Help other sections, of course, and among them is the App Store that has become an important source of income for Apple, but especially in the software distribution platform more attractive to developers: the economic attractiveness is joined by this great performance of a system that has shown the way for others to set up their app stores and try to follow Apple’s footsteps at a prudent distance (Google Play) or a great distance (Windows Store).
That software catalog and that love of iOS developers also seems to support the theory that the transition to iOS in laptops and desktop is not preposterous: the developers would adapt their applications to this type of devices, and until they did it is likely that Apple , as we said, provide a layer of emulation or translation of binaries that paved the way.
The disadvantages of that decision are clear and affect a clear market niche: the ‘power users’, those who take advantage of their Mac for demanding tasks that seem to have a more difficult solution in those hypothetical MacBook or Mac based on ARM.
A user of Final Cut Pro X probably does not like to think that he will have to do everything with iOS from that moment, but precisely for that reason it is likely that this hardware transition is not at all sudden.
There is talk that the first computers to appear would be the current MacBook but in its rumored ARM edition, and from there Apple would move to MacBook Pro, iMac and maybe even that Mac Pro – we are still waiting for its renewal still based on Intel – that Maybe it would take a lot longer to arrive.
Marzipan, the marzipan of the transition
The truth is that another previous rumor already gives us data about that transition.

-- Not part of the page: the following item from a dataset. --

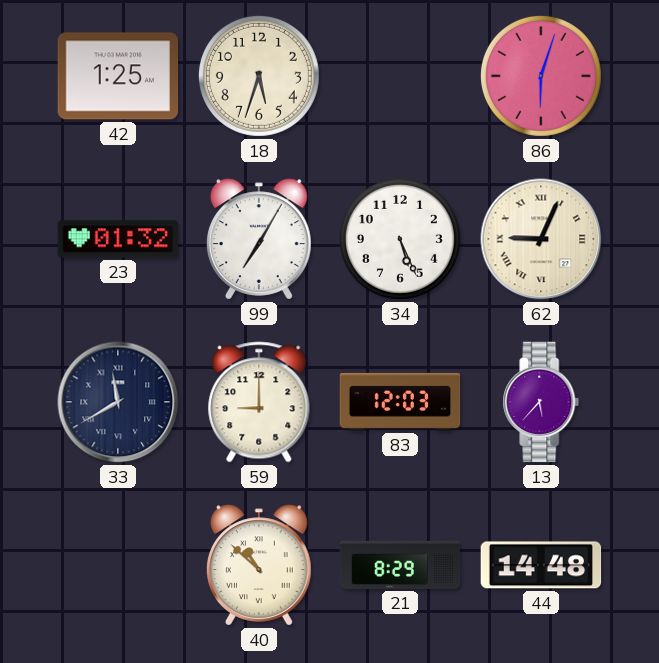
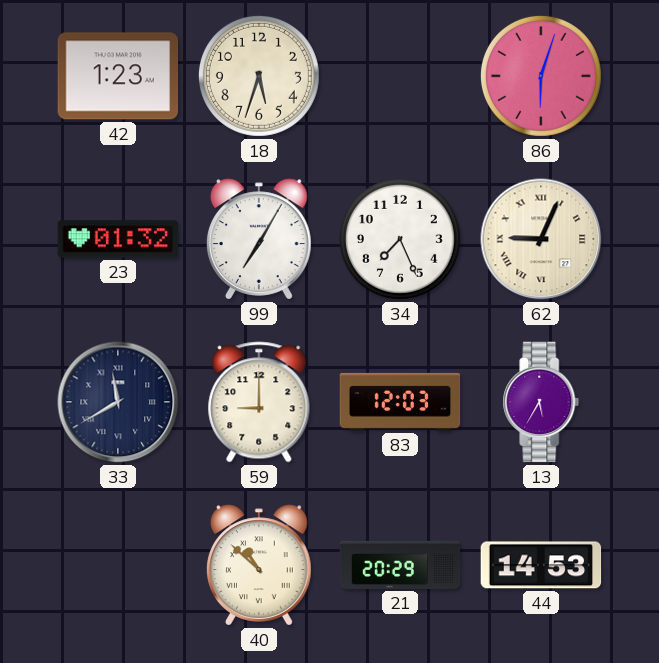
42: 1:25 -> 1:23
34: 5:26 -> 7:26
13: 5:37 -> 5:35
21: 8:29 -> 20:29
44: 14:48 -> 14:53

It is nothing less than Marzipan, the project that Bloomberg unveiled at the end of 2017 and which, according to sources close to the company, would allow the development of universal applications.
That would be the key piece of that transition, since theoretically it would allow the developers to work in applications that would work both for iOS and for macOS. What does that mean? That a user of macOS on an Intel computer could continue to use that universal application on his computer until he switched to those ARM-based Macs and governed by iOS.
We already said it then: Marzipan would eliminate the need for that convergence that Microsoft or Canonical sought because it would end up making macOS irrelevant. Not immediately, of course, but in the medium and long term, especially if those Apple ARM processors for their laptops and desktops end up offering the benefits that we all think they could have.
The road would be much closer to the one we saw with solutions like Remix OS – which seemed to show the future of Android – or that we now see in Samsung DeX for example.
Google seems to raise something similar with Fuchsia, that mysterious operating system that seems to take the best of Chrome OS and Android to raise the only future operating system on their mobile devices and their desktops and laptops.
There are certainly many unknowns surrounding Kalamata and Marzipan, but those pieces begin to hint at the future of an Apple that would bet on a single operating system (iOS, we insist, seems to win that battle with macOS) and a single family of processors (ARM) for its entire ecosystem. Exciting times, of course.